[Cython] CEP1000: Native dispatch through callables
Dag Sverre Seljebotn
d.s.seljebotn at astro.uio.no
Sun Apr 15 08:58:03 CEST 2012
Ah, Cython objects. Didn't think of that. More below.
On 04/14/2012 11:02 PM, Stefan Behnel wrote:
> Hi,
>
> thanks for writing this up. Comments inline as I read through it.
>
> Dag Sverre Seljebotn, 14.04.2012 21:08:
>> each described by a function pointer and a signature specification
>> string, such as "id)i" for {{{int f(int, double)}}}.
>
> How do we deal with object argument types? Do we care on the caller side?
> Functions might have alternative signatures that differ in the type of
> their object parameters. Or should we handle this inside of the caller and
> expect that it's something like a fused function with internal dispatch in
> that case?
>
> Personally, I think there is not enough to gain from object
parameters that
> we should handle it on the caller side. The callee can dispatch those if
> necessary.
>
> What about signatures that require an object when we have a C typed
value?
>
> What about signatures that require a C typed argument when we have an
> arbitrary object value in our call parameters?
>
> We should also strip the "self" argument from the parameter list of
> methods. That's handled by the attribute lookup before even getting
at the
> callable.
On 04/15/2012 07:59 AM, Robert Bradshaw wrote:
> It would certainly be useful to have special syntax for memory views
> (after nailing down a well-defined ABI for them) and builtin types.

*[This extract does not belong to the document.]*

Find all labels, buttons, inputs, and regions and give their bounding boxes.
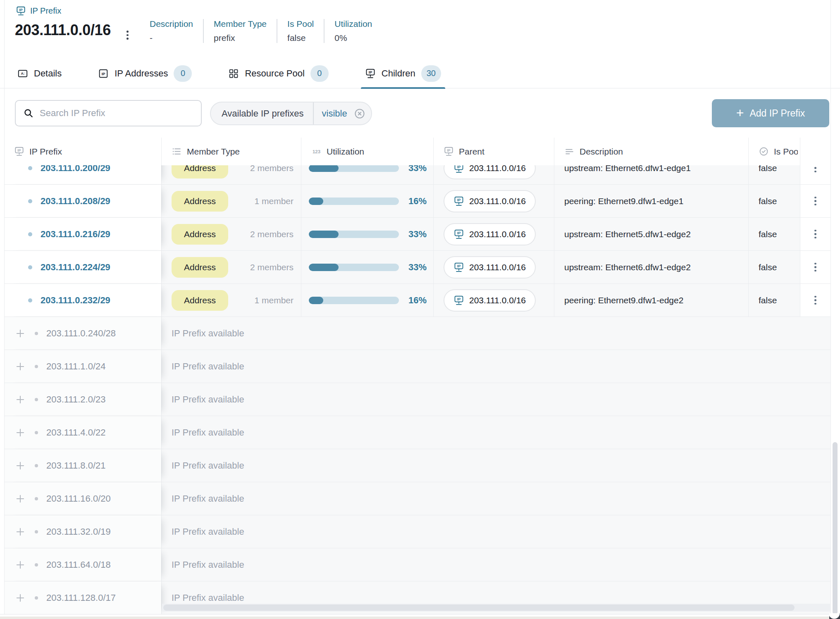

> Being able to declare something as taking a
> "sage.rings.integer.Integer" could also prove useful, but could result
> in long (and prefix-sharing) signatures, favoring the
> runtime-allocated ids.
I do think describing Cython objects in this cross-tool CEP would work
nicely, this is for standardized ABIs only (we can't do memoryviews
either until their ABI is standard).
I think I prefer to a) exclude it now, and b) down the line we need
another cross-tool ABI to communicate vtables, and then we could put
that into this CEP now.
I strongly believe we should go with the Go "duck-typing" approach for
interfaces, i.e. it is not the declared name that should be compared but
the method names and signatures.
The only question that needs answering for CEP1000 is: Would this blow
up the signature string enough that interning is the only viable option?
Some strcmp solutions:
a) Hash each vtable descriptor to 160-bits, and assume the hash is
unique. Still, a couple of interfaces would blow up the signature string
a lot.
b) Modify approach B in CEP 1000 to this: If it is longer than 160
bits, take a full cryptographic hash, and just assume there won't be
hash collisions (like git does). This still saves for short signature
strings, and avoids interning at the cost of doing 160-bit comparisons.
Both of these require other ways at getting at the actual string data.
But I still like b) above better than interning.